17. Levi

Chapter 17

Levi

T he next morning, the crew is busy at work with the week’s builds.

Kim’s stupid K-pop is loud and obnoxious, as per usual.

But now that I’ve heard these tracks more times than I can count, I find myself secretly mouthing the lyrics to myself as I work.

I won’t ever admit that to her though. She’s been trying to put me onto Korean pop music since she started dating Jun Yu nearly two years ago.

I guess persistence pays off… eventually.

Sienna called in saying she had some personal business to handle this morning and would be coming in late.

So, at least I can delay the impossible feelings I have when I’m around her by a few hours.

It’s only when I hear Carter’s voice at the entrance of the shop that I poke my head out from my office.

“Special delivery!
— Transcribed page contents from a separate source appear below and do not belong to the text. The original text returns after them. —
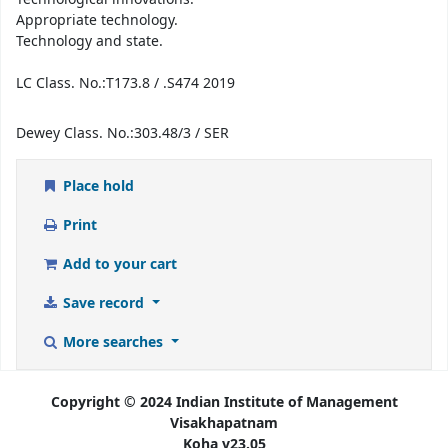
Appropriate technology.
Technology and state.
LC Class. No.:
T173.8 / .S474 2019
Dewey Class. No.:
303.48/3 / SER
Place hold
Print
Add to your cart
Save record
More searches
Copyright © 2024 Indian Institute of Management
Visakhapatnam
Koha v23.05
Did somebody ask for a custom bike?”

Kim appropriately turns down the volume of the music.

“What bike?”

I look outside and see that Sienna and Theo are dismounting a bike from the back of Carter’s truck.

A bike I very much recognize as the one that Theo hasn’t returned until now.
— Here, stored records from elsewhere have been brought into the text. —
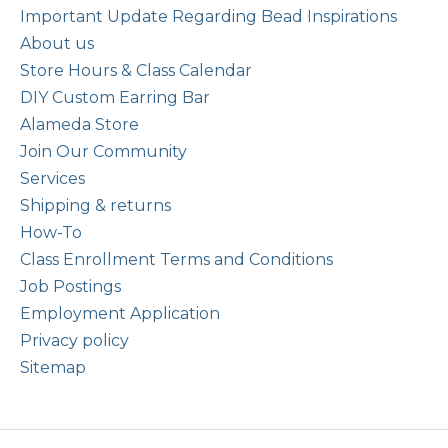
Important Update Regarding Bead Inspirations
About us
Store Hours & Class Calendar
DIY Custom Earring Bar
Alameda Store
Join Our Community
Services
Shipping & returns
How-To
Class Enrollment Terms and Conditions
Job Postings
Employment Application
Privacy policy
Sitemap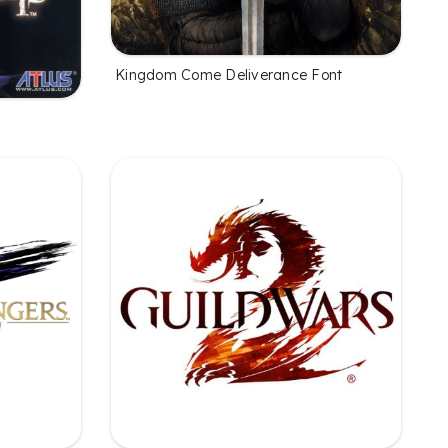
Kingdom Come Deliverance Font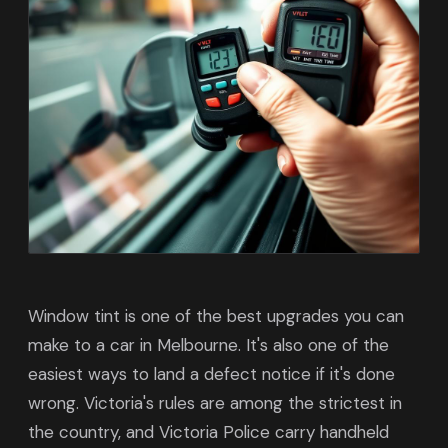
Window tint is one of the best upgrades you can
make to a car in Melbourne. It's also one of the
easiest ways to land a defect notice if it's done
wrong. Victoria's rules are among the strictest in
the country, and Victoria Police carry handheld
I walk outside, and instantly, I know something is wrong.

Why are they bringing it here… on Carter’s truck?

“What did you do?” I ask, Theo, a little too harshly.

Sienna steps up between us.

“Listen, Levi. It was an accident, okay. But you don’t have to worry. I promised Theo I’d help him fix it.”
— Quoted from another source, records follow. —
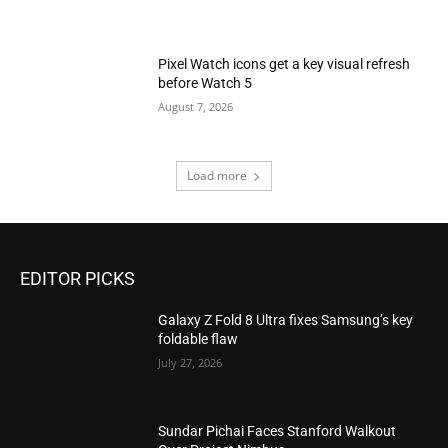
Pixel Watch icons get a key visual refresh
before Watch 5
August 7, 2026
Load more
EDITOR PICKS
Galaxy Z Fold 8 Ultra fixes Samsung’s key
foldable flaw
July 27, 2026
Sundar Pichai Faces Stanford Walkout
“What happened?” I ask through gritted teeth.

She holds a hand to my chest, heating my skin under her touch.

“Just promise you’ll let me take care of it.”

Theo looks at me like a kicked puppy. He’s already beat himself up about whatever it is that happened.

I hear my phone ringing off the hook back in my office. And I just don’t have it in me to have to take on my son’s problems at the moment.

Not when I have the issue of Evie and Josie and this damn shop all looming over my head.

If Sienna says she’s going to handle it, then fuck it. Let her handle it.

“Fine. It’s your problem, and if you can’t fix it, the cost is coming out of your paycheck,” I say.

Her lips form a straight line. “Fine.”

I march back into the shop to handle the business I need to be focused on at the moment.

Hours later, once the anger has settled, I’m standing just around the corner of the shop, pretending to check a part order on my phone, pretending I haven’t been listening for the last five minutes with my heart in my goddamn throat.

They don’t see me.

Theo’s voice carries.

Not loud. Just... earnest in a way I haven’t heard from him in years.

And Sienna? She listens to him. Not like she’s humoring him, but like she cares what he thinks. What he feels. Like she sees him.

I know my son. I know every version of him.

Angry. Silent. Joking to cover something deeper.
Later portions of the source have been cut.